Understanding statistical data can prove challenging when the mind is stuck in 2000 B.C.

Statistician and journalist Regina Nuzzo will try to help.

Nuzzo will deliver the keynote address, “Connecting 21st-Century Information to Stone-Age Brains: Numbers, Uncertainty, Surprise, and More,” at ComSciCon–Virginia Tech 2020 on Feb. 27, 6:30 p.m., in the Fralin Hall Auditorium.

Nuzzo’s presentation is open to the public. The talk will address the gap between modern research advances and our “Stone-Age” brains.

“Rather than trying to force people’s brains to fit the information, let’s talk about how to reshape the information to fit our idiosyncratic brains,” said Nuzzo, who serves as senior advisor for statistics communication and media innovation for the American Statistical Association. “It’s worth our time. Otherwise, when it comes to quantitative information — anything involving numbers or other forms of data, which includes most of science today — we might find ourselves needing to do a whole lot of retrofitting.”

In Nuzzo’s talk, she will offer a survival-kit checklist for communicating with humans, modern or otherwise. 

Nuzzo has worked for the National Academy of Sciences and the Department of Energy and has published in Nature, Scientific American, Science News, The New York Times, and many other venues. Nuzzo holds a doctorate in statistics from Stanford University, and her science journalism focuses on data, statistics, probability, and the research process.

ComSciCon–Virginia Tech, a conference planned by graduate students for graduate students, is designed to empower early-career researchers to communicate complex and technical concepts to broad and diverse audiences. The conference will provide opportunities for skill development and networking.
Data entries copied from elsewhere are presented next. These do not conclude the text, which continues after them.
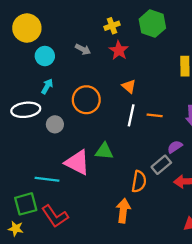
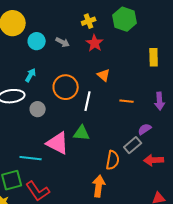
cyan circle: (45, 56) -> (37, 41), moved
white line: (131, 115) -> (88, 101), moved

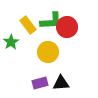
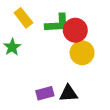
yellow rectangle: (28, 25) -> (23, 18), moved
yellow circle: (48, 52) -> (82, 53), moved

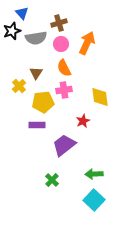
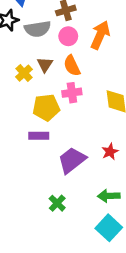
brown triangle: (36, 73) -> (45, 64), moved
yellow cross: (19, 86) -> (24, 73), moved
red star: (83, 121) -> (110, 152), moved

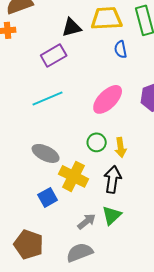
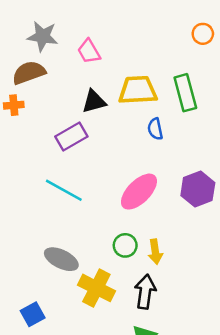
cyan line: (48, 98) -> (64, 190), turned 52
blue square: (48, 197) -> (33, 314), moved

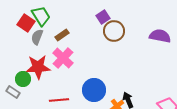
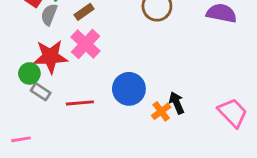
gray rectangle: (13, 92) -> (41, 92), moved

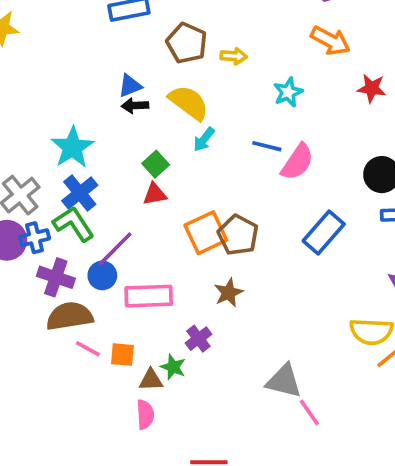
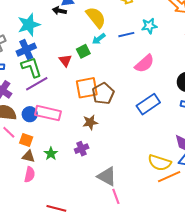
black arrow: (135, 106) -> (59, 11), moved
blue line: (267, 146) -> (126, 35), moved, turned -42
green square: (156, 164) -> (83, 51), moved
red triangle: (155, 194) -> (65, 61), turned 48
green L-shape: (73, 224) -> (31, 67), moved
blue circle: (102, 275) -> (30, 114), moved
purple cross: (198, 339) -> (82, 149), moved
brown triangle: (151, 380) -> (28, 156), moved

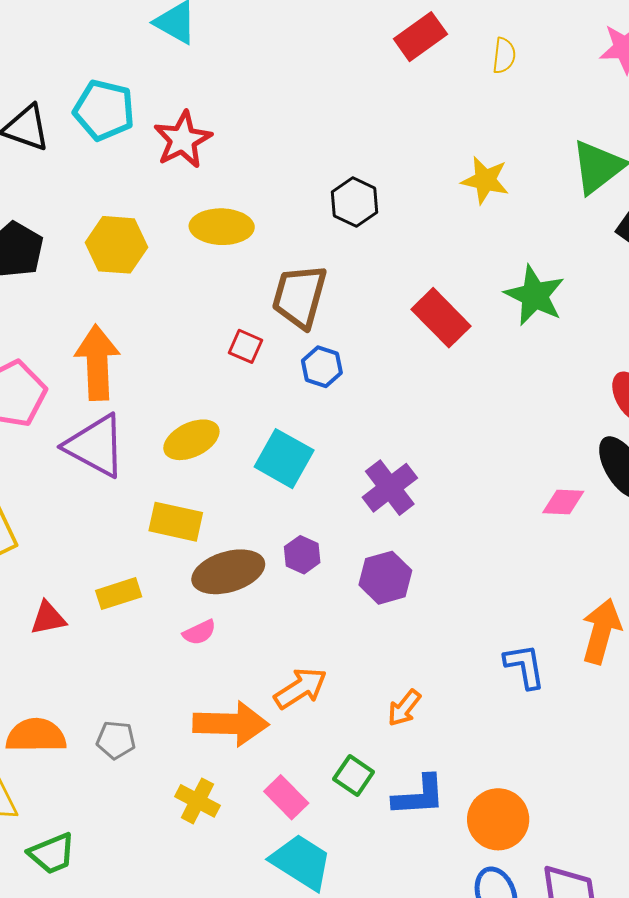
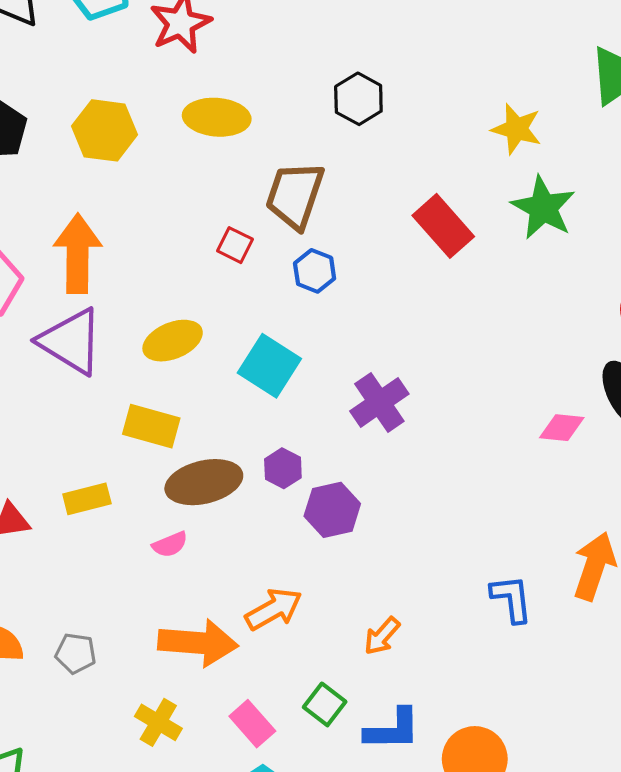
yellow star: (485, 180) -> (517, 129), moved
purple hexagon: (385, 578) -> (332, 510), moved

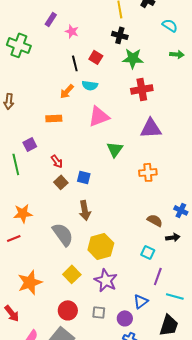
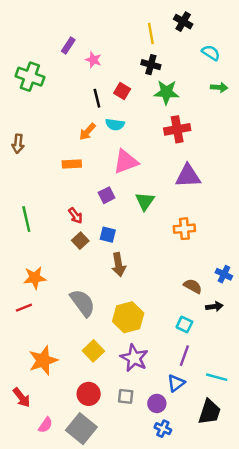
purple square: (30, 144) -> (107, 195), moved
brown arrow: (85, 210) -> (119, 265), moved
purple line: (158, 276) -> (184, 356), moved

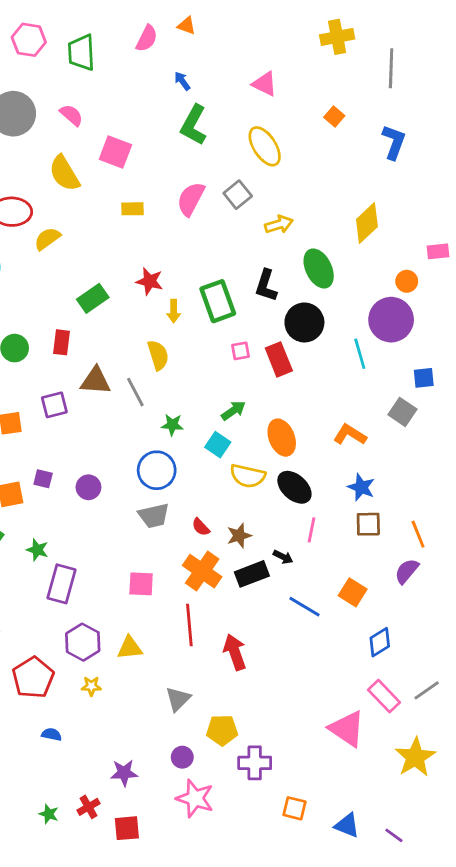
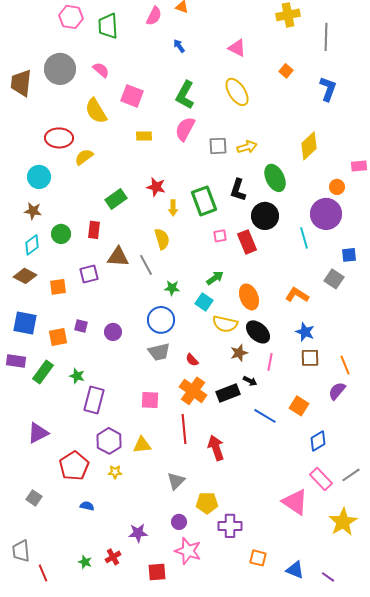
green L-shape: (194, 125) -> (185, 95), moved
gray square: (238, 195) -> (218, 146), moved, turned 36
brown star: (239, 536) -> (239, 353), moved
red square: (127, 828) -> (157, 572), moved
The event is organized in collaboration with the Center for Communicating Science, which is led by Patricia Raun, a professor of theatre in the School of Performing Arts in the College of Liberal Arts and Human Sciences. The center is a unit within the Institute for Society, Culture, and Environment (ISCE).

The ComSciCon–Virginia Tech organizing committee has 14 members, including co-chairs Susan Chen and Stephanie Edwards Compton, both graduate students in the Department of Human Nutrition, Foods, and Exercise in the College of Agriculture and Life Sciences. The committee has planned a full program of events on Feb. 28 centered on the theme of inclusion, diversity, and accessibility in STEAM — science, technology, engineering, arts, and math. Attendees will interact with fellow graduate student leaders in science communication; learn from expert writers, communicators, and panelists; and have the opportunity to produce original writing for publication.

Workshop topics include finding the story in your research, condensing your research into a nutshell, science communication careers, accessibility, social issues and advocacy, and more.

ComSciCon-Virginia Tech is supported by the Center for Communicating Science; the Institute for Society, Culture, and Environment; the Virginia Tech Communicating Science Club; the Global Change Center; the College of Science; the Fralin Life Sciences Institute; 4-VA; and the Graduate School. Support was also received from CytoRecovery; the Department of Psychology; the Department of Human Nutrition, Foods, and Exercise; and Jack Wardale Videography.

Originating at Harvard University and the Massachusetts Institute of Technology, the flagship ComSciCon is in its eighth year. Its popularity resulted in a franchising of the event to other venues across the United States and in Canada. Virginia Tech held its first ComSciCon in March 2019.

The Fralin Hall Auditorium is located within the Fralin Life Sciences Institute at 360 West Campus Drive in Blacksburg. A reception will precede the talk, at 5:30 p.m. in the Fralin Hall atrium.